It took me many years, now into my 30’s, to realise that there is something very important that I don’t know how to do.  At all. It’s not something I am proud of.  At all!

I don’t know how to RELAX.  I can’t wrap my mind around ‘chilling out’.  I don’t know what it means to just sit still.  If I ever find myself in that situation, where I come home from daycare drop-off and work and grocery shopping and daycare pick-up and I just sit down… on the couch… I feel instant guilt about all the things I SHOULD be doing and I don’t ever allow myself that moment of … indulgent nothingness. It doesn’t even happen when I am on holidays.  If I ever find a moment to myself, I make mental to-do lists or spend time on my phone engaging on social media.

I don’t know how to shut down and shut off.

I come from a very high energy and multi-tasking family.  Some of my earliest memories of my dad include him on the phone on business calls, weeding our gardens as he closed deals (or, in the very least pacing the room- there were no sit-down phone calls).  Same goes for my mom.  Doing a thousand things (typically for my dad, brother and I) all at once.
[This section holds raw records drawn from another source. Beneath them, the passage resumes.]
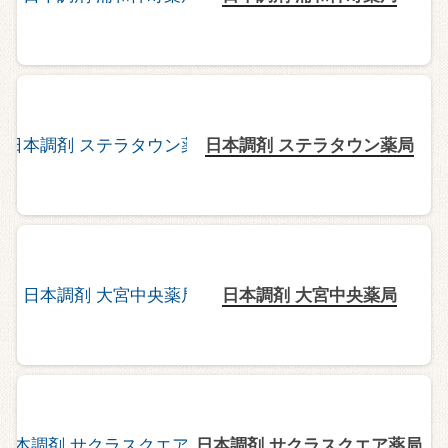
日本調剤 ステラタウン薬局
日本調剤 大宮中央薬局
日本調剤 サクラスクエア薬局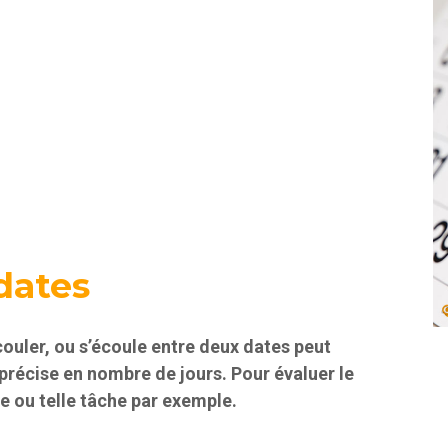
dates
écouler, ou s’écoule entre deux dates peut
 précise en nombre de jours. Pour évaluer le
le ou telle tâche par exemple.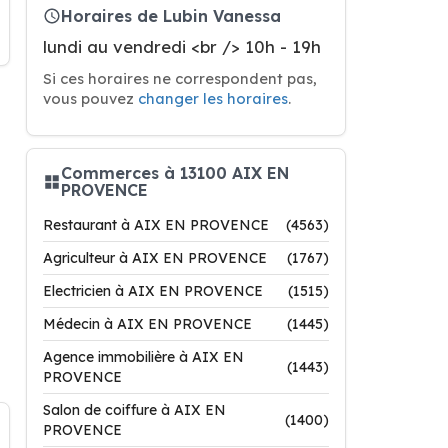
Horaires de Lubin Vanessa
lundi au vendredi <br /> 10h - 19h
Si ces horaires ne correspondent pas,
vous pouvez
changer les horaires
.
Commerces à 13100 AIX EN
PROVENCE
Restaurant à AIX EN PROVENCE
(4563)
Agriculteur à AIX EN PROVENCE
(1767)
Electricien à AIX EN PROVENCE
(1515)
Médecin à AIX EN PROVENCE
(1445)
Agence immobilière à AIX EN
(1443)
PROVENCE
Salon de coiffure à AIX EN
(1400)
PROVENCE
My life resembles the fast lane and, if I’m being honest with myself, it’s where I feel most comfortable.

Fast lane

From a very early age, I had instilled in me some pretty fierce work ethic, motivation and ambition.  For all that, I am eternally grateful! Having said that, what I have never taken upon myself to learn (FOR MYSELF) is how to spend some time idling throughout ‘the drive’. From a childhood filled with experience after experience and endless activity, I entered into an adulthood of ‘busyness’ because it’s what I know how to do best.

“Keep going. Don’t stop.  What’s next.  Don’t be lazy”, is a constant internal dialogue for me and I am beginning to understand the importance of- NO… the NECESSITY of!- abolishing these messages that are on repeat in my mind.
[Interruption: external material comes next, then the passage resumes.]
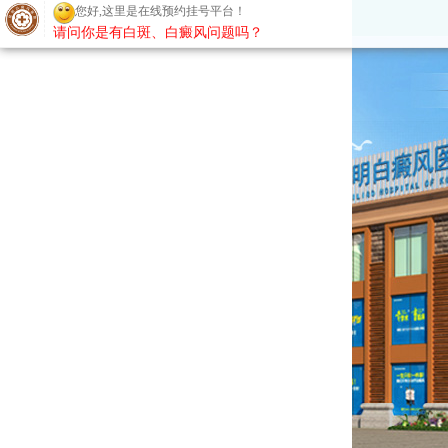
您好,这里是在线预约挂号平台！
请问你是有白斑、白癜风问题吗？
For my own sanity, but also for my daughters.

There are a few things that I wish for my girls in life such as confidence, acceptance of themselves exactly how they are, strength to make decisions that are scary and hard… the list goes on.  Somewhere on that list, amidst qualities of empathetic and happy, I wish for my girls to also be very okay with taking time to relax.  To think.  To read.  To listen to their favourite music.  To take the time in each day to do nothing at all.  Because our days do not need to be consumed with doing ‘something’ for the sake of doing it.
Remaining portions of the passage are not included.